Company's founding scientist publishes findings in highly regarded scientific journal
Vernon Hills, IL, June 20, 2005 -- A group of researchers led by Applied NeuroSolutions' (OTC BB: APNS; www.appliedneurosolutions.com) founding scientist Dr. Peter Davies, have identified an abnormal type of cell division that appears to be a critical part of the chain of events that results in Alzheimer's disease (AD).
As reported in the current issue of "The Journal of Neuroscience", Dr. Davies and his colleagues studied mice that were genetically engineered to develop an Alzheimer's disease pathology to try to find out what causes the onset of AD and neuronal death. They determined that an inappropriate expression of cell cycle proteins may lead to catastrophic changes in cell structure and neuronal death. Under a long-term agreement with the Albert Einstein College of Medicine, Applied NeuroSolutions has exclusive licensing rights to commercialize Dr.
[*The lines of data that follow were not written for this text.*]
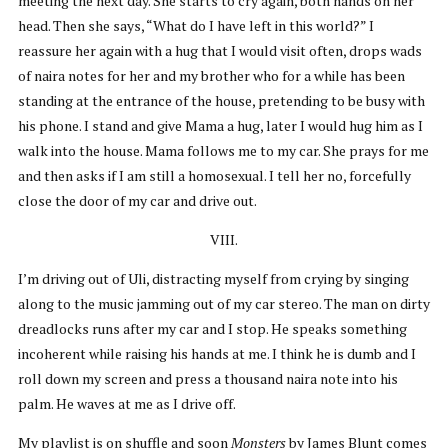
meeting the next day. She starts to cry again, both hands on her
head. Then she says, “What do I have left in this world?” I
reassure her again with a hug that I would visit often, drops wads
of naira notes for her and my brother who for a while has been
standing at the entrance of the house, pretending to be busy with
his phone. I stand and give Mama a hug, later I would hug him as I
walk into the house. Mama follows me to my car. She prays for me
and then asks if I am still a homosexual. I tell her no, forcefully
close the door of my car and drive out.
VIII.
I’m driving out of Uli, distracting myself from crying by singing
along to the music jamming out of my car stereo. The man on dirty
dreadlocks runs after my car and I stop. He speaks something
incoherent while raising his hands at me. I think he is dumb and I
roll down my screen and press a thousand naira note into his
palm. He waves at me as I drive off.
My playlist is on shuffle and soon
Monsters
by James Blunt comes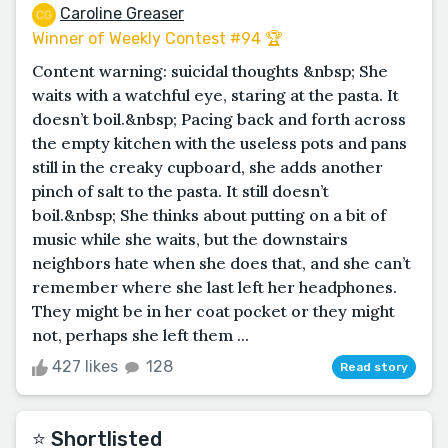
Caroline Greaser
Winner of Weekly Contest #94 🏆
Content warning: suicidal thoughts &nbsp; She
waits with a watchful eye, staring at the pasta. It
doesn’t boil.&nbsp; Pacing back and forth across
the empty kitchen with the useless pots and pans
still in the creaky cupboard, she adds another
pinch of salt to the pasta. It still doesn’t
boil.&nbsp; She thinks about putting on a bit of
music while she waits, but the downstairs
neighbors hate when she does that, and she can’t
remember where she last left her headphones.
They might be in her coat pocket or they might
not, perhaps she left them ...
427 likes
128
Read story
⭐️ Shortlisted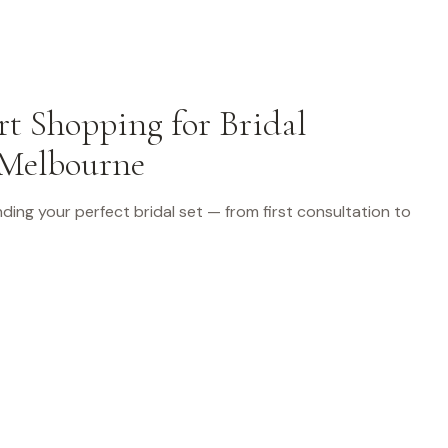
t Shopping for Bridal
 Melbourne
finding your perfect bridal set — from first consultation to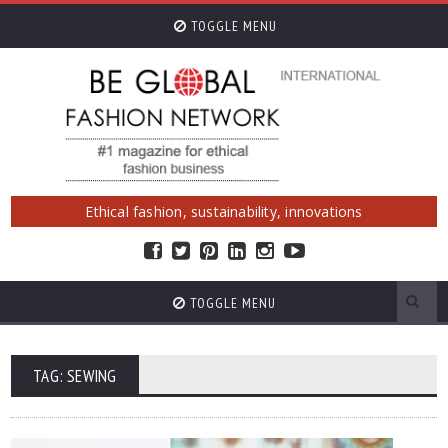
TOGGLE MENU
Ethical fashion, sustainability, innovations
TOGGLE MENU
TAG: SEWING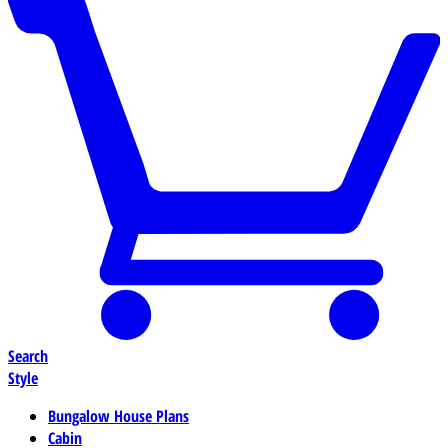
Search
Style
Bungalow House Plans
Cabin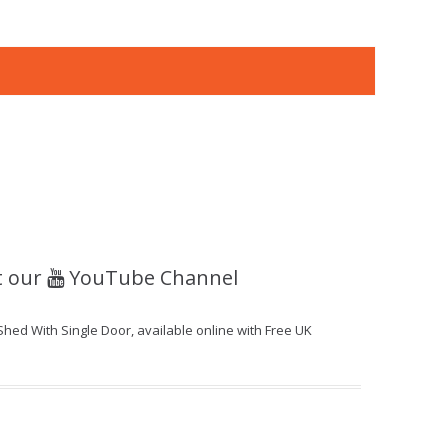
t our
YouTube Channel
Shed With Single Door, available online with Free UK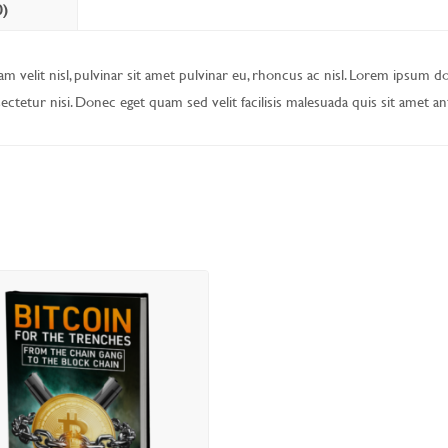
0)
m velit nisl, pulvinar sit amet pulvinar eu, rhoncus ac nisl. Lorem ipsum d
sectetur nisi. Donec eget quam sed velit facilisis malesuada quis sit amet an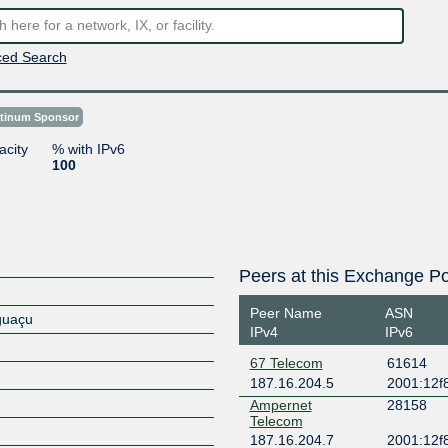
ed Search
atinum Sponsor
acity
% with IPv6
100
Peers at this Exchange Po
Peer Name
ASN
Iguaçu
IPv4
IPv6
67 Telecom
61614
187.16.204.5
2001:12f8
Ampernet
28158
Telecom
187.16.204.7
2001:12f8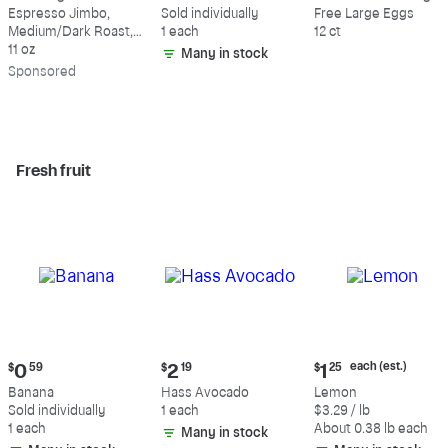
$18.49
$0.59
$5.49
Espresso Jimbo,
Sold individually
Free Large Eggs
Medium/Dark Roast,
1 each
12 ct
Whole Bean Coffee
11 oz
Many in stock
Sp
onsored
Fresh fruit
Current
Current
Current
each (est.)
$
0
59
$
2
19
$
1
25
price:
price:
price:
Banana
Hass Avocado
Lemon
$0.59
$2.19
$1.25
Sold individually
1 each
$3.29 / lb
each
1 each
About 0.38 lb each
Many in stock
(estimated)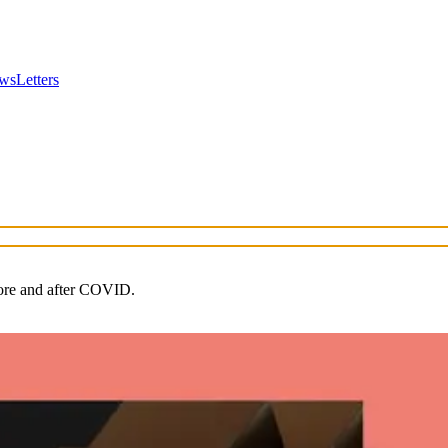
wsLetters
fore and after COVID.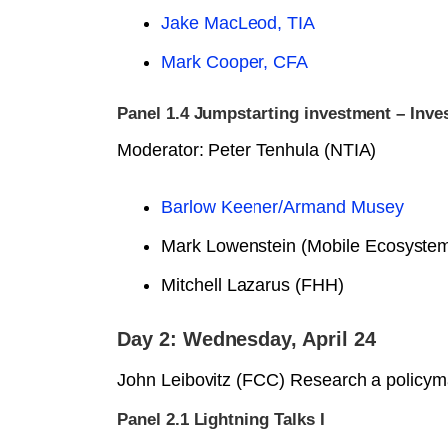
Jake MacLeod, TIA
Mark Cooper, CFA
Panel 1.4 Jumpstarting investment – Inve
Moderator: Peter Tenhula (NTIA)
Barlow Keener/Armand Musey
Mark Lowenstein (Mobile Ecosyste
Mitchell Lazarus (FHH)
Day 2: Wednesday, April 24
John Leibovitz (FCC) Research a policyma
Panel 2.1 Lightning Talks I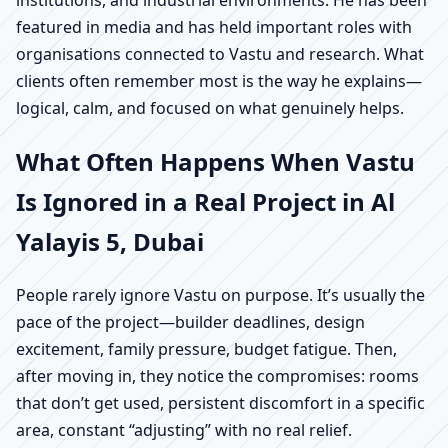
institutions, and industrial environments. He has been
featured in media and has held important roles with
organisations connected to Vastu and research. What
clients often remember most is the way he explains—
logical, calm, and focused on what genuinely helps.
What Often Happens When Vastu
Is Ignored in a Real Project in Al
Yalayis 5, Dubai
People rarely ignore Vastu on purpose. It’s usually the
pace of the project—builder deadlines, design
excitement, family pressure, budget fatigue. Then,
after moving in, they notice the compromises: rooms
that don’t get used, persistent discomfort in a specific
area, constant “adjusting” with no real relief.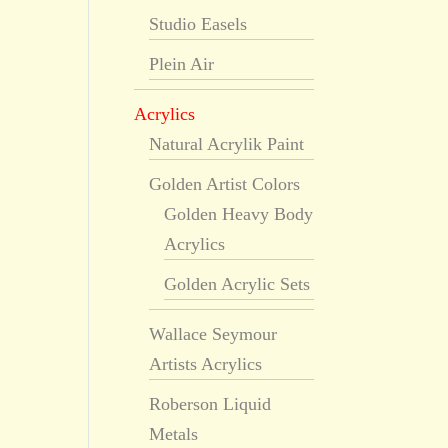
Studio Easels
Plein Air
Acrylics
Natural Acrylik Paint
Golden Artist Colors
Golden Heavy Body
Acrylics
Golden Acrylic Sets
Wallace Seymour
Artists Acrylics
Roberson Liquid
Metals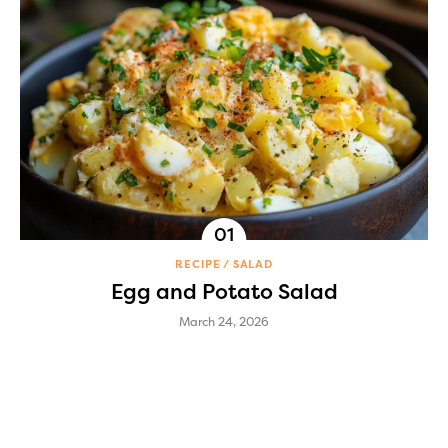
RECIPE
SALAD
Egg and Potato Salad
March 24, 2026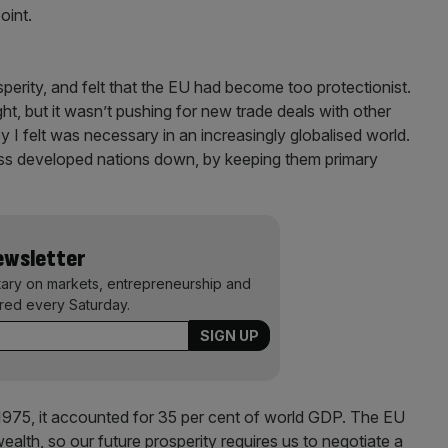
point.
rosperity, and felt that the EU had become too protectionist.
right, but it wasn’t pushing for new trade deals with other
I felt was necessary in an increasingly globalised world.
less developed nations down, by keeping them primary
Newsletter
ary on markets, entrepreneurship and
ered every Saturday.
975, it accounted for 35 per cent of world GDP. The EU
ealth, so our future prosperity requires us to negotiate a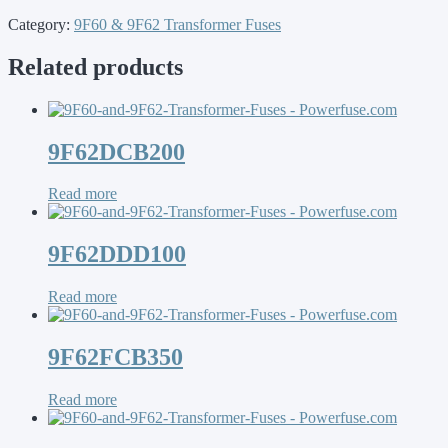
Category:
9F60 & 9F62 Transformer Fuses
Related products
9F62DCB200
Read more
9F62DDD100
Read more
9F62FCB350
Read more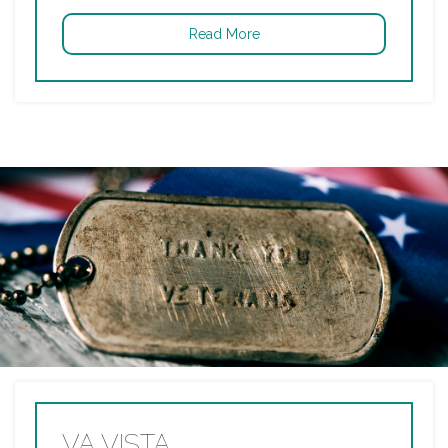
Read More
VA VISTA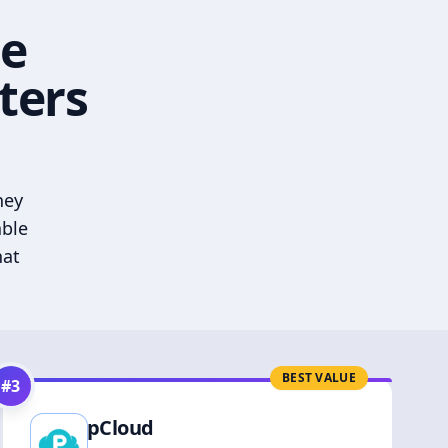
he
ters
hey
able
hat
BEST VALUE
#
3
pCloud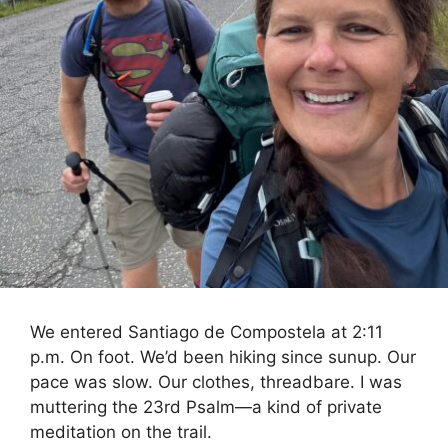
We entered Santiago de Compostela at 2:11
p.m. On foot. We’d been hiking since sunup. Our
pace was slow. Our clothes, threadbare. I was
muttering the 23rd Psalm—a kind of private
meditation on the trail.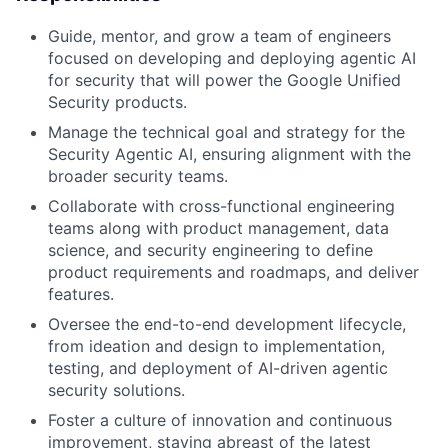
Guide, mentor, and grow a team of engineers
focused on developing and deploying agentic AI
for security that will power the Google Unified
Security products.
Manage the technical goal and strategy for the
Security Agentic AI, ensuring alignment with the
broader security teams.
Collaborate with cross-functional engineering
teams along with product management, data
science, and security engineering to define
product requirements and roadmaps, and deliver
features.
Oversee the end-to-end development lifecycle,
from ideation and design to implementation,
testing, and deployment of AI-driven agentic
security solutions.
Foster a culture of innovation and continuous
improvement, staying abreast of the latest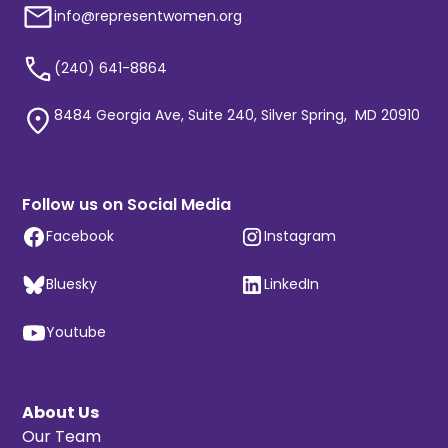
info@representwomen.org
(240) 641-8864
8484 Georgia Ave, Suite 240, Silver Spring, MD 20910
Follow us on Social Media
Facebook
Instagram
Bluesky
LinkedIn
Youtube
About Us
Our Team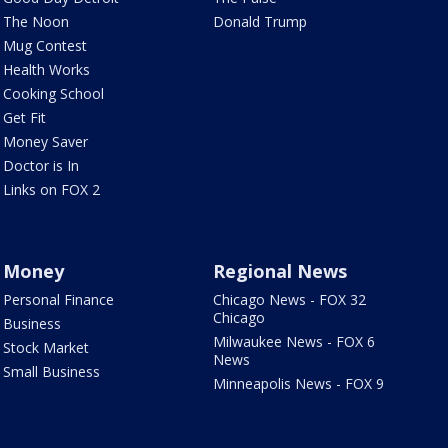
The Noon
Donald Trump
Mug Contest
Health Works
Cooking School
Get Fit
Money Saver
Doctor is In
Links on FOX 2
Money
Regional News
Personal Finance
Chicago News - FOX 32
Chicago
Business
Milwaukee News - FOX 6
Stock Market
News
Small Business
Minneapolis News - FOX 9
Davies' Alzheimer's related discoveries.
"We believe we are making significant progress in determining what causes brain cell abnormalities and results in Alzheimer's disease," said Dr. Davies, who is the Judith and Burton P. Resnick Professor of Alzheimer's Disease Research at the Albert Einstein College of Medicine, in The Bronx.
"This is important research that advances the search for the primary cause of AD," noted Dr. John DeBernardis, President and CEO of Applied NeuroSolutions. "As we look at what causes these neuronal cells to re-enter the cell cycle, the Company has embarked upon a promising path that could result in a lead compound to stop this process before it has a chance to develop into Alzheimer's disease."
In Alzheimer's disease, neurons undergo degeneration in the brains of affected patients, which eventually leads to neuronal death. Researchers had determined earlier that neurofibrillary tangles, one of the defining pathologies of the disease, are not the only cause of neural death. In this study, researchers set out to pinpoint the other reasons neurons were dying. In a study of mice genetically engineered to develop neurofibrillary tangles, they observed that neurons abnormally expressed cell cycle proteins, which are a prerequisite to cell division. This process does not occur in the "healthy" adult brain, but is prominent in brains of patients with AD.
"We know that neurofibrillary tangles do not appear to be the only cause of cell death in Alzheimer's disease," observed Dr. Davies. "We now believe we have identified another possible cause: abnormalities occurring in tau proteins that may activate a cascade of abnormal events. All of this takes place long before clinical symptoms of Alzheimer's are apparent."